### DIRECTIONS
Search the data below for the word "from" and copy each line that holds it.

### SUPPLIED INFORMATION
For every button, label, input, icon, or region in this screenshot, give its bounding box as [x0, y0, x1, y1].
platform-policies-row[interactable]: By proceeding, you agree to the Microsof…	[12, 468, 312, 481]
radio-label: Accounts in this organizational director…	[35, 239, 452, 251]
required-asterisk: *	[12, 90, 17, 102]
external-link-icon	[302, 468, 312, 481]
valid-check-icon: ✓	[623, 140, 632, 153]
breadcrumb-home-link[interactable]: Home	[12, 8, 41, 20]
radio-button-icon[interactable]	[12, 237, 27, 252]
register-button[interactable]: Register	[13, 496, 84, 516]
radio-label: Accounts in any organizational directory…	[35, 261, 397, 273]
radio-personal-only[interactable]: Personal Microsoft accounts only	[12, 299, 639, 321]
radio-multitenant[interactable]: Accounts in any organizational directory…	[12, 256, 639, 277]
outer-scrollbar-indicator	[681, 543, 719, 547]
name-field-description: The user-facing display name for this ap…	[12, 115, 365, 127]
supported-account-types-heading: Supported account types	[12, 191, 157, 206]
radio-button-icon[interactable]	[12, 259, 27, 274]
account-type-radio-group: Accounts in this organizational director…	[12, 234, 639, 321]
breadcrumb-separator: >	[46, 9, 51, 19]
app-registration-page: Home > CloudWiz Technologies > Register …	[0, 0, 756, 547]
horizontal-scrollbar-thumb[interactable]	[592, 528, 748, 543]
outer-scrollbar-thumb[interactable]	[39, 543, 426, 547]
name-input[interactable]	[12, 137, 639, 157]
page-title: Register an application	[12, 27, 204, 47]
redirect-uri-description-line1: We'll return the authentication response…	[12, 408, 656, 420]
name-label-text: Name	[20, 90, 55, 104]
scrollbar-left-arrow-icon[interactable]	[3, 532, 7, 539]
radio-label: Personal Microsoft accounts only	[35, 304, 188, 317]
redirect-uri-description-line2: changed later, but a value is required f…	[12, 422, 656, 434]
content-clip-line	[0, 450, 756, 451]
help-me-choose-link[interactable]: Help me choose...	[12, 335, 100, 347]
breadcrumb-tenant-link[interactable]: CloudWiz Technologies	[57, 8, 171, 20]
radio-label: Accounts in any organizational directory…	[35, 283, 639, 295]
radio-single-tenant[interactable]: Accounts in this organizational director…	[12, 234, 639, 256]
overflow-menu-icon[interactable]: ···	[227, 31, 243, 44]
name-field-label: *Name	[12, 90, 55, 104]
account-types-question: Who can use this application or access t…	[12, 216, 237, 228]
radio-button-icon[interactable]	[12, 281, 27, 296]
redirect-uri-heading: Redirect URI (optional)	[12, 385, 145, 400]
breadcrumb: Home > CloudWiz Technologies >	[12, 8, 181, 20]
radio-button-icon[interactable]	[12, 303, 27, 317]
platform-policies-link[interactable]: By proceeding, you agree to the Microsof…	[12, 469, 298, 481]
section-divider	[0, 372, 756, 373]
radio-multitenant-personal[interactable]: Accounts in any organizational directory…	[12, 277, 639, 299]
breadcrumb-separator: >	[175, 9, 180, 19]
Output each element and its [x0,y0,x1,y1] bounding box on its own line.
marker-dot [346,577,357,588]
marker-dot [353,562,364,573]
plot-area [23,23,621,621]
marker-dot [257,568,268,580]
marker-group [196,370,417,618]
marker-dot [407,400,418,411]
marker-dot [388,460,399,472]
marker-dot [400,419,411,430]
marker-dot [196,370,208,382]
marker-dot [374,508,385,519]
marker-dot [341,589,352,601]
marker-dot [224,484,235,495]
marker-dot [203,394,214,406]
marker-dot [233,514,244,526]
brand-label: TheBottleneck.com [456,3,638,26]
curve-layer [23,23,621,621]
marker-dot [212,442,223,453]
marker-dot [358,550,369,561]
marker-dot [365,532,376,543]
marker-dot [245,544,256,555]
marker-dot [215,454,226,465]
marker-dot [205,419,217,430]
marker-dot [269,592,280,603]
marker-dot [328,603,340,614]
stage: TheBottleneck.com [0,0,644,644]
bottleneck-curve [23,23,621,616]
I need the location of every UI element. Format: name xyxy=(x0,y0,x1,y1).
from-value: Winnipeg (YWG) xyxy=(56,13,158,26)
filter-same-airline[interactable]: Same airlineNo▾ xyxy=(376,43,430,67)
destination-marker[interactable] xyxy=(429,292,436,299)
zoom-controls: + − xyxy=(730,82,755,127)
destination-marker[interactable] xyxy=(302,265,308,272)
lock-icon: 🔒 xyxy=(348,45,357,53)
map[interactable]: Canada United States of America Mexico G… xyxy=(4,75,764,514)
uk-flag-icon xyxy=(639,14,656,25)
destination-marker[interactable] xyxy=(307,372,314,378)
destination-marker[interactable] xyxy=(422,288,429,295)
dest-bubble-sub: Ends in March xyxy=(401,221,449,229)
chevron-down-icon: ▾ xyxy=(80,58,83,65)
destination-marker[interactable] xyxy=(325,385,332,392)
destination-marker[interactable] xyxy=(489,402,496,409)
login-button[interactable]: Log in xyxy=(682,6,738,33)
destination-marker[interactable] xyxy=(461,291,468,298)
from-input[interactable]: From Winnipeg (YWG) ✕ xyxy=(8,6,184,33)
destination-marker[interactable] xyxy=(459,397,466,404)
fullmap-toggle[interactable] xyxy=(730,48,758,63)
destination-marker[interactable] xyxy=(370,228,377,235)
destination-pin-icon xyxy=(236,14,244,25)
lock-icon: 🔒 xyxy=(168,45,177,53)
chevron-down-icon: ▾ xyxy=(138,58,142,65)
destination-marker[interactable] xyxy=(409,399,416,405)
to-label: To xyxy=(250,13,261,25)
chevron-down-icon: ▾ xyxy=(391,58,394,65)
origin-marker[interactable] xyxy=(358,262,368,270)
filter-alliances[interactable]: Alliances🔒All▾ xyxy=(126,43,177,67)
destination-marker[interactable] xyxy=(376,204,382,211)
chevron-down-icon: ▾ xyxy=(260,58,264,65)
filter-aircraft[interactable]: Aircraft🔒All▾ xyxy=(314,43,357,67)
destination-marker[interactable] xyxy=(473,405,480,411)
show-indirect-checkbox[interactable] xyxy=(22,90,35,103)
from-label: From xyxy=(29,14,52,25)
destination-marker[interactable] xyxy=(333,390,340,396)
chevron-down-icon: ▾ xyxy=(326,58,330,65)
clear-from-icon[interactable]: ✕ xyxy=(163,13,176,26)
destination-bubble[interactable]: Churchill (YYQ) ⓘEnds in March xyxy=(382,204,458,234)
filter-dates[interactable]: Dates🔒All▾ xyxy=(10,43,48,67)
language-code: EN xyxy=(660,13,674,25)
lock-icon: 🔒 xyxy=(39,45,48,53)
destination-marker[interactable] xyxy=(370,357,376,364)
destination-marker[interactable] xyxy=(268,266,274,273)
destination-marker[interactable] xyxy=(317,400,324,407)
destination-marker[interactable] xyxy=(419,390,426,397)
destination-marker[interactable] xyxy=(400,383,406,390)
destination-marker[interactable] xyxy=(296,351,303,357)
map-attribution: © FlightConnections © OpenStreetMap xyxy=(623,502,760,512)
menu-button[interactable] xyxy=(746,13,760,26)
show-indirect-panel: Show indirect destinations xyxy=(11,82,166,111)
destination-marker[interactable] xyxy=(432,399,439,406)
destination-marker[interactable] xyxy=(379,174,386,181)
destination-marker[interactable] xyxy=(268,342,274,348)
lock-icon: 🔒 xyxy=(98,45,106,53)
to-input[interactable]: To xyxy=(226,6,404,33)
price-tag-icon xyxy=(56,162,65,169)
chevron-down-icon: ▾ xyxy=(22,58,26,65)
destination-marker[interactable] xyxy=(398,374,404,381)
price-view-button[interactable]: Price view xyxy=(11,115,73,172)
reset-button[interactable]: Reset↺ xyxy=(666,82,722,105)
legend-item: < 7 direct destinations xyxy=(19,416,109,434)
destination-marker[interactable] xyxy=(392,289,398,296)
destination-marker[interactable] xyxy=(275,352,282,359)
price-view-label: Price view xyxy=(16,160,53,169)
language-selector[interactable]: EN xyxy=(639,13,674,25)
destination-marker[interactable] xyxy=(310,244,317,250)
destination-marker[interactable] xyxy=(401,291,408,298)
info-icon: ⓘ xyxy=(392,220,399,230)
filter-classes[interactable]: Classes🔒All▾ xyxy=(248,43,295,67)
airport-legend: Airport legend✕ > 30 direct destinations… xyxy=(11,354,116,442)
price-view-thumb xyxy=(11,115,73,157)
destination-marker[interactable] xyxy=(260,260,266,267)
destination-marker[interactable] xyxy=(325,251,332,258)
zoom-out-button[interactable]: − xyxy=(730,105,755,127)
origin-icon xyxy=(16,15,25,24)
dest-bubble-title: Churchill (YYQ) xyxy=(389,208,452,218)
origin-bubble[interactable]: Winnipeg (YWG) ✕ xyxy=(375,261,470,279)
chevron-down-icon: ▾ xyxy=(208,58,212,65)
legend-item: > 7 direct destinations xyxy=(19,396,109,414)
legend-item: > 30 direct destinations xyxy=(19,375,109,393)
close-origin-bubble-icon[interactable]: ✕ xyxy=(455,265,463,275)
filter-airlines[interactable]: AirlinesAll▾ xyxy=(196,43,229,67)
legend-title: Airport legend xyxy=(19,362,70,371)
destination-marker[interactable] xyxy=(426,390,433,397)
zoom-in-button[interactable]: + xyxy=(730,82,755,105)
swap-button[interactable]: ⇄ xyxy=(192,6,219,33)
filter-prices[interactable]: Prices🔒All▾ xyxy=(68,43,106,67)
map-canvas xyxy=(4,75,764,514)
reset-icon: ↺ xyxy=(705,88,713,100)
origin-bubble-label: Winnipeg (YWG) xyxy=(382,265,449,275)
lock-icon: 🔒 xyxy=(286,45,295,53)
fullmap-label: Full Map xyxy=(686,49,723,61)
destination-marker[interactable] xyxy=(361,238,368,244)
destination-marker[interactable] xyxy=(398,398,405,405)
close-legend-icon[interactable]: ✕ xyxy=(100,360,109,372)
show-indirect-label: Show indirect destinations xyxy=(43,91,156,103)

### RESPONSE AREA
from-value: Winnipeg (YWG) xyxy=(56,13,158,26)
from-input[interactable]: From Winnipeg (YWG) ✕ xyxy=(8,6,184,33)
from-label: From xyxy=(29,14,52,25)
clear-from-icon[interactable]: ✕ xyxy=(163,13,176,26)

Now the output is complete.